▶ _EXERCISE GOAL_: Report each line from the records where the string "align" turns up.

▶ _RECORDS FOR THE EXERCISE_:
== == ==

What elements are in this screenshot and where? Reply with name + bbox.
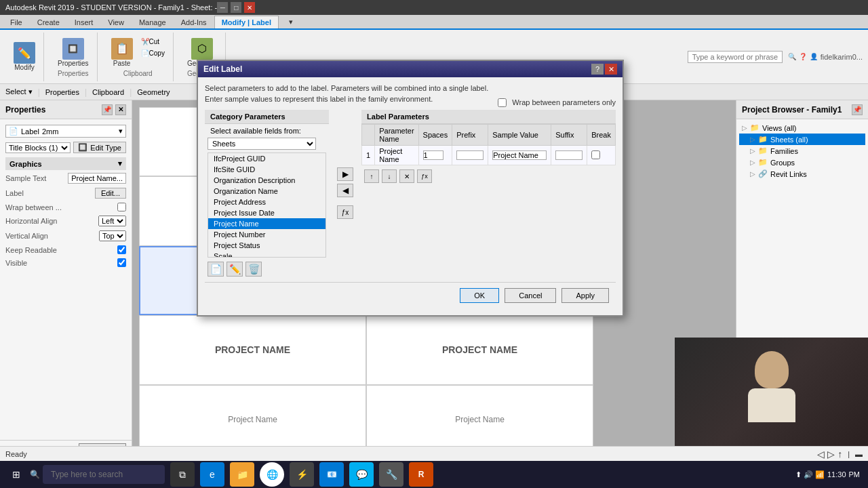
- close-button[interactable]: ✕: [244, 2, 255, 13]
- copy-button[interactable]: 📄 Copy: [138, 48, 167, 58]
- dialog-apply-button[interactable]: Apply: [561, 288, 609, 303]
- row-suffix[interactable]: [551, 146, 587, 165]
- formula-label-button[interactable]: ƒx: [417, 169, 432, 183]
- formula-button[interactable]: ƒx: [337, 205, 353, 219]
- paste-button[interactable]: 📋 Paste: [108, 37, 136, 68]
- add-to-label-button[interactable]: ▶: [337, 167, 353, 181]
- horiz-align-select[interactable]: Left: [98, 216, 126, 226]
- row-prefix[interactable]: [452, 146, 488, 165]
- properties-toolbar-label: Properties: [45, 88, 79, 96]
- select-fields-label: Select available fields from:: [210, 127, 301, 135]
- vert-align-select[interactable]: Top: [99, 230, 126, 241]
- tab-create[interactable]: Create: [30, 16, 67, 28]
- maximize-button[interactable]: □: [231, 2, 241, 13]
- edit-type-button[interactable]: 🔲 Edit Type: [73, 142, 126, 153]
- browser-content: ▷ 📁 Views (all) ▷ 📁 Sheets (all) ▷ 📁 Fam…: [736, 119, 868, 182]
- edit-param-button[interactable]: ✏️: [226, 262, 243, 277]
- visible-checkbox[interactable]: [117, 258, 126, 267]
- param-scale[interactable]: Scale: [208, 251, 326, 258]
- taskbar-edge[interactable]: e: [200, 462, 224, 487]
- param-list[interactable]: IfcProject GUID IfcSite GUID Organizatio…: [208, 152, 326, 258]
- cut-button[interactable]: ✂️ Cut: [138, 37, 167, 47]
- label-label: Label: [5, 189, 24, 197]
- graphics-section-title[interactable]: Graphics ▾: [5, 157, 126, 170]
- groups-label: Groups: [770, 159, 795, 167]
- dialog-panels: Category Parameters Select available fie…: [205, 110, 616, 277]
- dialog-help-button[interactable]: ?: [591, 64, 604, 75]
- browser-item-groups[interactable]: ▷ 📁 Groups: [739, 157, 865, 168]
- wrap-between-checkbox[interactable]: [117, 203, 126, 211]
- quick-search-input[interactable]: [688, 51, 783, 63]
- taskbar-explorer[interactable]: 📁: [230, 462, 254, 487]
- user-name: fidelkarim0...: [821, 53, 863, 61]
- dialog-close-button[interactable]: ✕: [605, 64, 617, 75]
- taskbar-chrome[interactable]: 🌐: [260, 462, 284, 487]
- sheets-label: Sheets (all): [770, 136, 808, 144]
- sample-text-value: Project Name...: [68, 173, 126, 184]
- dialog-title: Edit Label: [203, 64, 591, 74]
- tab-addins[interactable]: Add-Ins: [174, 16, 214, 28]
- user-icon[interactable]: 👤: [810, 53, 818, 61]
- tab-manage[interactable]: Manage: [132, 16, 174, 28]
- type-selector[interactable]: 📄 Label 2mm ▾: [5, 125, 126, 138]
- taskbar-search-input[interactable]: [43, 465, 165, 484]
- param-org-name[interactable]: Organization Name: [208, 186, 326, 197]
- param-ifc-site-guid[interactable]: IfcSite GUID: [208, 164, 326, 175]
- tab-view[interactable]: View: [100, 16, 132, 28]
- wrap-checkbox[interactable]: [498, 98, 507, 107]
- delete-param-button[interactable]: 🗑️: [245, 262, 262, 277]
- param-project-number[interactable]: Project Number: [208, 229, 326, 240]
- remove-param-button[interactable]: ✕: [399, 169, 414, 183]
- help-icon[interactable]: ❓: [799, 53, 807, 61]
- move-down-button[interactable]: ↓: [382, 169, 397, 183]
- param-project-status[interactable]: Project Status: [208, 240, 326, 251]
- search-icon[interactable]: 🔍: [788, 53, 796, 61]
- browser-item-sheets[interactable]: ▷ 📁 Sheets (all): [739, 134, 865, 145]
- tab-extra[interactable]: ▾: [281, 15, 300, 28]
- row-sample-value[interactable]: [488, 146, 551, 165]
- row-spaces[interactable]: [418, 146, 452, 165]
- taskbar-skype[interactable]: 💬: [349, 462, 374, 487]
- tab-file[interactable]: File: [3, 16, 30, 28]
- fields-dropdown[interactable]: Sheets: [208, 138, 316, 150]
- taskbar-app1[interactable]: ⚡: [290, 462, 314, 487]
- ok-button[interactable]: OK: [460, 288, 499, 303]
- tab-modify-label[interactable]: Modify | Label: [214, 16, 279, 28]
- param-project-name[interactable]: Project Name: [208, 218, 326, 229]
- param-ifc-project-guid[interactable]: IfcProject GUID: [208, 153, 326, 164]
- modify-button[interactable]: ✏️ Modify: [11, 41, 38, 73]
- minimize-button[interactable]: ─: [217, 2, 228, 13]
- properties-button[interactable]: 🔲 Properties: [55, 37, 92, 68]
- browser-item-families[interactable]: ▷ 📁 Families: [739, 145, 865, 157]
- param-project-address[interactable]: Project Address: [208, 197, 326, 207]
- row-break[interactable]: [587, 146, 616, 165]
- taskbar-revit[interactable]: R: [409, 462, 433, 487]
- browser-item-views[interactable]: ▷ 📁 Views (all): [739, 122, 865, 134]
- scroll-bar[interactable]: ▬: [855, 450, 863, 458]
- dialog-footer: OK Cancel Apply: [205, 282, 616, 308]
- browser-item-revit-links[interactable]: ▷ 🔗 Revit Links: [739, 168, 865, 180]
- properties-content: 📄 Label 2mm ▾ Title Blocks (1) 🔲 Edit Ty…: [0, 119, 132, 440]
- start-button[interactable]: ⊞: [3, 461, 30, 488]
- keep-readable-checkbox[interactable]: [117, 245, 126, 254]
- title-blocks-select[interactable]: Title Blocks (1): [5, 142, 71, 153]
- search-magnifier-icon: 🔍: [30, 470, 40, 479]
- panel-close-button[interactable]: ✕: [115, 104, 126, 115]
- taskbar-pinned-apps: ⧉ e 📁 🌐 ⚡ 📧 💬 🔧 R: [170, 462, 433, 487]
- move-up-button[interactable]: ↑: [364, 169, 379, 183]
- remove-from-label-button[interactable]: ◀: [337, 184, 353, 197]
- cancel-button[interactable]: Cancel: [505, 288, 556, 303]
- label-row: Label Edit...: [5, 188, 126, 199]
- param-org-desc[interactable]: Organization Description: [208, 175, 326, 186]
- taskbar-outlook[interactable]: 📧: [319, 462, 344, 487]
- tab-insert[interactable]: Insert: [67, 16, 101, 28]
- col-suffix: Suffix: [551, 125, 587, 146]
- add-param-button[interactable]: 📄: [208, 262, 224, 277]
- browser-pin-button[interactable]: 📌: [852, 104, 863, 115]
- param-project-issue-date[interactable]: Project Issue Date: [208, 207, 326, 218]
- panel-pin-button[interactable]: 📌: [102, 104, 113, 115]
- label-edit-button[interactable]: Edit...: [95, 188, 126, 199]
- taskbar-app2[interactable]: 🔧: [379, 462, 403, 487]
- taskbar-task-view[interactable]: ⧉: [170, 462, 195, 487]
- row-param-name[interactable]: Project Name: [375, 146, 418, 165]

== == ==

▶ _REPLY_:
- horiz-align-select[interactable]: Left: [98, 216, 126, 226]
- vert-align-select[interactable]: Top: [99, 230, 126, 241]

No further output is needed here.